Mucho se lamentó –del verbo lamentarse– al tratar de ratificar con la lista en un puesto de lotería: tanto el billete como la lista que el campesino le proporcionó habían sido impresos en Santo Domingo.

Un chantaje menor te lo pueden hacer en el restaurante o en el mercado. Una señora más o menos de buen vestir te detiene con saludos afectuosos:

–¡Cómo estás mi güero! Hace mucho que no nos veíamos. ¿Qué dice el pueblo? Tranquilo como siempre ¿verdad? A ver ven –te invita a la mesa de la marisquería del mercado– cuéntame todo. ¿Puedo pedir un “vuelve a la vida”? “Ándale pues” -después que le prestaste cien pesos a tu supuesta amiga, te das cuenta del chantaje al mencionarte la damita de un cine en “San Juan de las Pitas”, que ni siquiera existe en todo México.

Ahora veamos cómo me timaron en la mueblería: una pareja que aseguraban haberse casado recientemente solicitaron una buena rebaja si me compraban todo para amueblar su casa “de pe a pa”. Hasta regatearon y fueron poniendo ganchos a su lista. Era sábado en la noche y ya había despachado a mis tres empleados. Llamaron por teléfono y minutos después llegaron dos vehículos. En la camioneta de mudanzas subieron un box, una sala y una alacena.

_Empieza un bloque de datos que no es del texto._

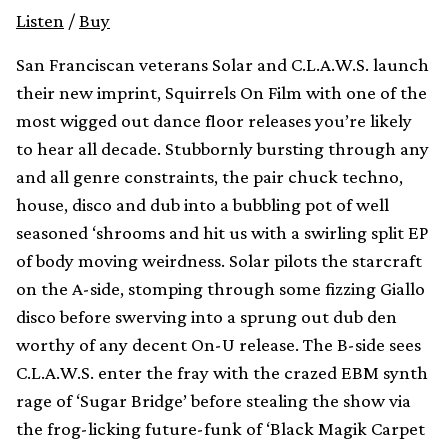
Listen
/
Buy
San Franciscan veterans Solar and C.L.A.W.S. launch
their new imprint, Squirrels On Film with one of the
most wigged out dance floor releases you’re likely
to hear all decade. Stubbornly bursting through any
and all genre constraints, the pair chuck techno,
house, disco and dub into a bubbling pot of well
seasoned ‘shrooms and hit us with a swirling split EP
of body moving weirdness. Solar pilots the starcraft
on the A-side, stomping through some fizzing Giallo
disco before swerving into a sprung out dub den
worthy of any decent On-U release. The B-side sees
C.L.A.W.S. enter the fray with the crazed EBM synth
rage of ‘Sugar Bridge’ before stealing the show via
the frog-licking future-funk of ‘Black Magik Carpet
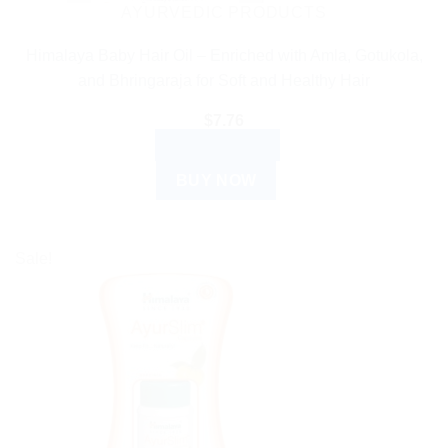
AYURVEDIC PRODUCTS
Himalaya Baby Hair Oil – Enriched with Amla, Gotukola,
and Bhringaraja for Soft and Healthy Hair
$
7.76
ADD TO CART
BUY NOW
Sale!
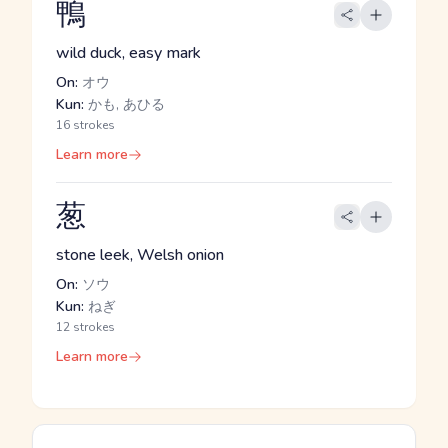
鴨
wild duck, easy mark
On:
オウ
Kun:
かも, あひる
16 strokes
Learn more
葱
stone leek, Welsh onion
On:
ソウ
Kun:
ねぎ
12 strokes
Learn more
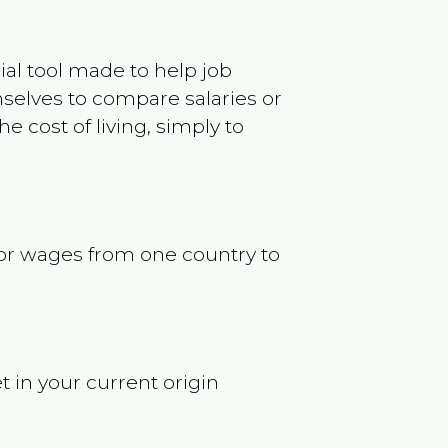
ncial tool made to help job
selves to compare salaries or
 cost of living, simply to
s or wages from one country to
t in your current origin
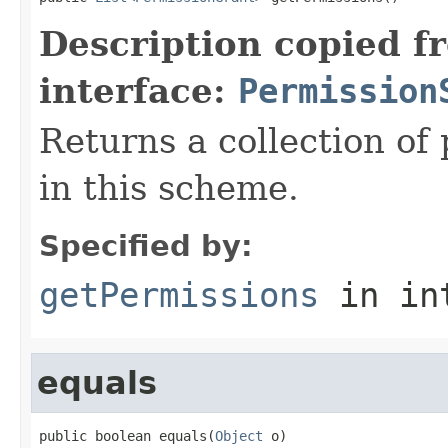
Description copied f
interface:
Permission
Returns a collection of
in this scheme.
Specified by:
getPermissions
in in
equals
public boolean equals(
Object
 o)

La licuadora, batidora, plancha y olla exprés las metieron en la guayín que había visto pasar varias veces días antes. Total, mercancías por valor de 20 mil pesos, una fortuna en ese tiempo. .

Guarde el efectivo pagado en la bolsa interior del saco. Dudé si dejar el dinero en mi departamento a media cuadra. Me seguí al restaurante donde me esperaba mi amigo Manolo y su esposa. Antes de llegar a la esquina, después de caminar cien metros, vi de reojo la guayín. De allí salieron dos jóvenes que venían de frente, me rebasaron, pero se regresaron uno a cada lado mío. Me pidieron un cigarro _para agarrarme con las manos ocupadas_, “No tengo les dije”, “Como no, si luego pareces chacuaco, te hemos visto” -a continuación me tomaron los brazos hacia atrás, me inmovilizaron. Vi que venía otro joven “encarrerado”, quien me sorrajó una patada en el estómago. Caí medio inconsciente. Metieron mano directa a la bolsa del saco donde guardé el dinero, traté de quitarme sus manos de encima, lo que valió para que me tundieran en serio que por poco me matan. A través del cristal del restaurante de la esquina se asomaron varios comensales sin que alguno interviniera. No les reclamé, arriesgaban sus vidas.

Crucé la calle para llegar a donde me esperaba Manolo, quien comentó “Si hubieras aceptado que pasáramos en mi coche por ti, no te hubieran: asaltado” a lo que repliqué: “Hubiera sido peor, eran los cómplices de la pareja. No me iban a dejar ir con el dinero. Luego agregó Manolo: “Si hubieras pasado a dejar el dinero a tu departamento, no te lo hubieran quitado”, a lo que contesté: “Me tenían estudiado. Después de entrar al edificio, hubieran abierto en un tris la puerta, pues es de picaporte de triángulo; me habrían obligado a abrir el departamento para acabar de asaltarme. Hubiera sido peor”

Ahora conozco esta clase de atracos. Lástima que no volveré a tener mueblerías. Ahora tendré aventuras con la burocracia.